Today’s retailers must come up with great ideas to keep up with their online competition. Artificial intelligence (AI) opens up brand-new opportunities in this area. Ralf Reich of Mindtree illustrates why AI is not just a great tool for Internet companies and describes which systems can already be used today.
Customers who visit a store instead of ordering online can reap three benefits at once compared to online retailers: they can look at and try on products on the spot, take them straight home after buying them, and if need be, enjoy face-to-face customer service by talking to a salesperson.
Even in the digitized world, people don’t want to do without this type of direct interaction and shopping experience. Having said that, everyone also knows the advantages that technological progress brought to the online retail business. That’s why retailers can benefit from studying the concepts of Amazon and similar competitors to offer their customers the best experience of both worlds. After all, artificial intelligence, in particular, can just as well be used in stores to benefit both customers and employees.
The intelligent dressing room
Displays in dressing rooms offer a variety of potential uses. They can be used to check whether the preferred clothing item is also available in other sizes or colors. If the desired garment is not available in-store, it can be ordered and directly shipped to the customer’s home. Recently, Intersport in Berlin opened three so-called “Future Stores“, which feature digital dressing rooms in addition to touchscreens and virtual reality.
The dressing room is considered smart if it autonomously makes personalized recommendations for example. Here is one conceivable scenario: a customer authenticates herself with a card or her smartphone. While she is trying on a coat, a matching scarf that fits her taste could be suggested based on purchases she has made in the past.
The shelf knows what it is missing
It is quite annoying for supermarket customers when a product is not on the shelf. Oftentimes, customers also don’t have the time or don’t feel like looking for help from a store associate. Obviously, supermarket employees are likewise not able to constantly monitor all inventory items. A shelf that autonomously keeps track of its contents and alerts employees when inventory is running low would thus be a great help. The concept for a store of the future, which was introduced by T-Systems at EuroShop goes far beyond this idea. In this case, customers are to be identified via their smartphone as soon as they enter the store. They can subsequently receive personalized offers. If the customer takes a product off the shelf, it is automatically added to his/her digital bill as soon as he/she places the credit card under the scanner. This eliminates the need to wait in line at the cash register. Even the ripeness of produce can be checked by using a mini-spectrometer. The different types of data these kinds of smart supermarkets are collecting can be transferred to the cloud and analyzed for different purposes.
Stores without employees?
From a technological perspective, we definitely have the ability to set up a department store without any staff. But is this something we actually want? After all, isn’t it explicitly the face-to-face contact with a (human) sales associate that actually sets traditional shopping apart from online shopping? Consumers value competent advice, especially when it comes to expensive products that tend to need more consultation and customer support. One example of this is a furniture store. If you want to buy a mattress, a sales associate who actually sleeps in a bed every night is clearly better suited for the task and more intuitive than any artificial intelligence system. The purpose of AI in retail should not be to make people redundant. Instead, it should be used to unburden and support its human colleagues, allowing them to spend more time applying the core skill of their profession: customer service.

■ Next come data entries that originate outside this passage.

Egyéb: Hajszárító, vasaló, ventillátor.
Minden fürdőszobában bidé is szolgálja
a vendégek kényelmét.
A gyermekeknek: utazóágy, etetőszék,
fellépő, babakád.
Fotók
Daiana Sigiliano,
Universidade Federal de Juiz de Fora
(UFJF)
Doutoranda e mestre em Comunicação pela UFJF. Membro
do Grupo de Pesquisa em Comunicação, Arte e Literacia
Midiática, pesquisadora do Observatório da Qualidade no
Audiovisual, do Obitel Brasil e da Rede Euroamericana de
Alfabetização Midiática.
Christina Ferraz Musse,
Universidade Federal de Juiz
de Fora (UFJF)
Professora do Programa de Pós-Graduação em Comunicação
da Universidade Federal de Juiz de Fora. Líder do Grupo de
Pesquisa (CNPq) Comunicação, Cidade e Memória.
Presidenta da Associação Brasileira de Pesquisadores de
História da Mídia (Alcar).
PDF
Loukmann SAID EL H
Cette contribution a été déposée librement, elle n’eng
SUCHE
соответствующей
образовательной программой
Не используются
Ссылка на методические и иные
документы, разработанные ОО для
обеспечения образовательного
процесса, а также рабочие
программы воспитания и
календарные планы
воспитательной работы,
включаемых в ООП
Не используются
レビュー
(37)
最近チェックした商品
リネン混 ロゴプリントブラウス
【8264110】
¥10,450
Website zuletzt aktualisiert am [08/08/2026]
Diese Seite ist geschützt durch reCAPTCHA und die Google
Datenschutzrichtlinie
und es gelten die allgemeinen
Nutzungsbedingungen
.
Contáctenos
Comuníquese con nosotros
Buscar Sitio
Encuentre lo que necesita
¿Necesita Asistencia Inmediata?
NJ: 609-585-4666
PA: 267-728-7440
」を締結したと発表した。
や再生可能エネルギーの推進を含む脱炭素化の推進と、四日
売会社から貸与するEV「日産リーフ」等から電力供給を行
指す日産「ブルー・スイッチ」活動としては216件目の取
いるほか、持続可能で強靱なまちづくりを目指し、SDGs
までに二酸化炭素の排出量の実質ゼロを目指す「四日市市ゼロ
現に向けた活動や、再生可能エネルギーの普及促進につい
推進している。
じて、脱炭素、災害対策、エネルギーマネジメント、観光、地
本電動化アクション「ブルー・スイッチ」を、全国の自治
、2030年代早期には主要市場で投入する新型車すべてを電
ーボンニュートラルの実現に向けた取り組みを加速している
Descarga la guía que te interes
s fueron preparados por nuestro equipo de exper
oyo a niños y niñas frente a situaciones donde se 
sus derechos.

AI and human skills go hand in hand
There are a variety of AI-driven sales and marketing solutions on the market. The Flooresense system by Mindtree doesn’t even require a big investment since it uses the security surveillance systems that are already in place in almost any store as hardware. The images are analyzed by intelligent, machine learning algorithms. This takes place in the cloud and thus reduces extra infrastructure costs.
Flooresense generates analyzable datasets using the camera images. Retail managers can view the results in a customizable dashboard. This includes information about the number of customers in the store, how much time they spend there and how long they have to wait in the checkout line. This lets the manager decide when another cash register should be opened to prevent customers from having to wait in long lines.
The shopper’s privacy is protected and customers remain 100% anonymous since Flooresense intentionally has not included a facial recognition feature. In light of data protection, this is a real advantage over customer recognition via smartphone tracking.
The system’s unique strength is that the machine learning function studies the customer behavior and is gradually able to use these patterns to make predictions. Combined with other data such as the dwell time at the store, the system can reliably detect whether a customer is purposefully taking targeted items off the shelf or whether he/she is still searching for something and in need of assistance. If the system detects a customer who needs help, Flooresense automatically sends a push notification with the exact location to the smartphone of a nearby sales associate, who will then approach the customer. This allows store associates to spend their time with customers who are in true need of support versus randomly having to address store visitors.
Today’s customer wants the best of both worlds: personalized assistance from the analog sphere and technological support from the digital sphere. If the retail industry manages to achieve this symbiosis, it will continue to offer its customers a first class customer experience in the future.